Delve into the ever-relevant topics of identity, gender and sexuality through the work of female photographers Juno Calypso, Natasha Caruana, Pixy Yijun Liao and Melanie Willhide. If some of the subjects look familiar, it’s because the photographers often turned their lenses on themselves.
A symphonic experience awaits you at this exhibit, with Sala’s audio and visual installation spanning three floors. Works touch on everything from the post-communism era in Sala’s native Albania to the ways in which music and sound conjure images and nostalgia.
If you find the art world too serious for your taste, the collaborative works of Fischli and Weiss—made over the span of three decades—offer a refreshing departure from the status quo. Their photos, videos and clay and rubber sculptures dare to poke fun at the banalities of everyday life—and they do so in colorful, mesmerizing fashion. Keep your eyes peeled for the exhibit’s public works, which will be planted throughout the city.
Drones. The War on Terror. Guantánamo Bay. Academy Award and Pulitzer Prize–winning filmmaker Poitras addresses facets of post-9/11 America through immersive, video-rich installations, giving us a creative take on troves of hot-button issues.
Journey through Israel and the West Bank, courtesy of more than 600 photos snapped by a dozen artists between 2009 and 2012. You’ll see tinges of the Israeli-Palestinian War as well as universal themes of family, home and nature.

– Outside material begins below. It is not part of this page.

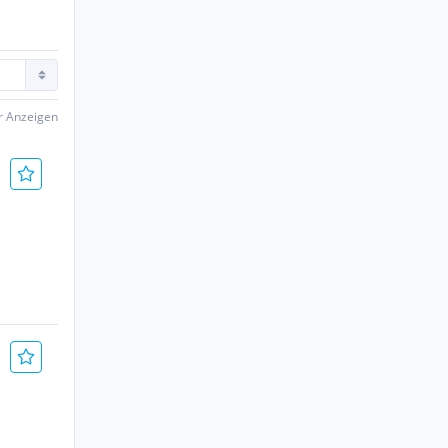
er Anzeigen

Architecture nerds, rejoice: The 44 featured works in this exhibit include scale models ranging from houses to museums, some by acclaimed architect Ito and SANAA, and others by the emerging designers they’ve influenced.
Anyone with multi-hyphenate career aspirations (so 99 percent of NYC’s millennial population) will enjoy this take on the life and times of designer/critic/host/cabaret performer/documentary film subject Mizrahi—the museum’s first effort focused on the cultural impact of an American fashion designer.

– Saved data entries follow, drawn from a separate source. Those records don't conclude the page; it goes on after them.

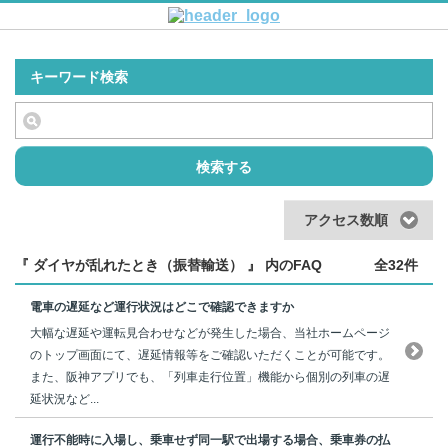
キーワード検索
検索する
アクセス数順
『 ダイヤが乱れたとき（振替輸送） 』 内のFAQ
全32件
電車の遅延など運行状況はどこで確認できますか
大幅な遅延や運転見合わせなどが発生した場合、当社ホームページ
のトップ画面にて、遅延情報等をご確認いただくことが可能です。
また、阪神アプリでも、「列車走行位置」機能から個別の列車の遅
延状況など...
運行不能時に入場し、乗車せず同一駅で出場する場合、乗車券の払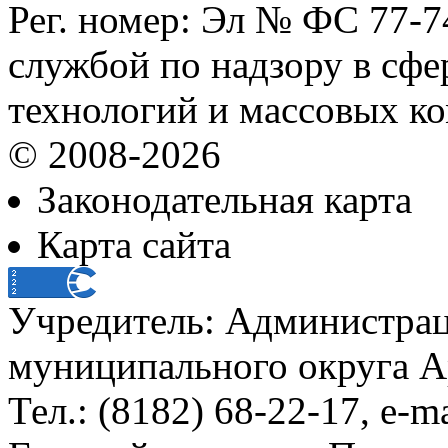
Рег. номер: Эл № ФС 77-
службой по надзору в сф
технологий и массовых к
© 2008-2026
Законодательная карта
Карта сайта
Учредитель: Администра
муниципального округа А
Тел.: (8182) 68-22-17, e-m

Our chances of getting invited to the Met Ball? Slim. Our chances of showing up on another day sans over-the-top getups? Highly likely. With 100-plus garments, the Costume Institute’s spring exhibit will examine the impact of technology and mass production on the fashion industry, proving that, yes, there’s a big difference between how your grandmother’s favorite skirt was made and how the one you just bought from Zara was.

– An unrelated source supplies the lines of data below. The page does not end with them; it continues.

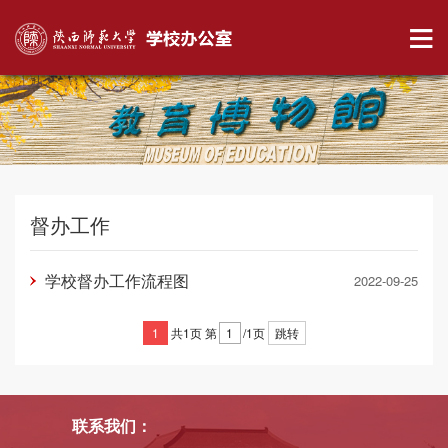
督办工作
学校督办工作流程图
2022-09-25
1
共1页
第
/1页
跳转
联系我们：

Peruse the tongue-in-cheek pieces that have earned collaborators Job Smeets and Nynke Tynagel enfants terribles reps in the art world. Works, which include furniture, light fixtures and bronze casts, are inspired by their European travels and were crafted in their Antwerp atelier, Studio Job.
See a range of artistic responses to the AIDS epidemic at this searing exhibit, which features works from 1980 to present day from contributors including HIV-positive visual artist Kia Labeija and sculptor Charles LeDray.
We really don’t need to say anything more aside from the fact that this exhibit includes a cache of instamatic photos of a bleach-blond Grace Jones. But we will anyway: Throughout his career, fashion illustrator Antonio Lopez sketched for Vogue and Harper’s Bazaar, and works being featured include pieces from his private estate.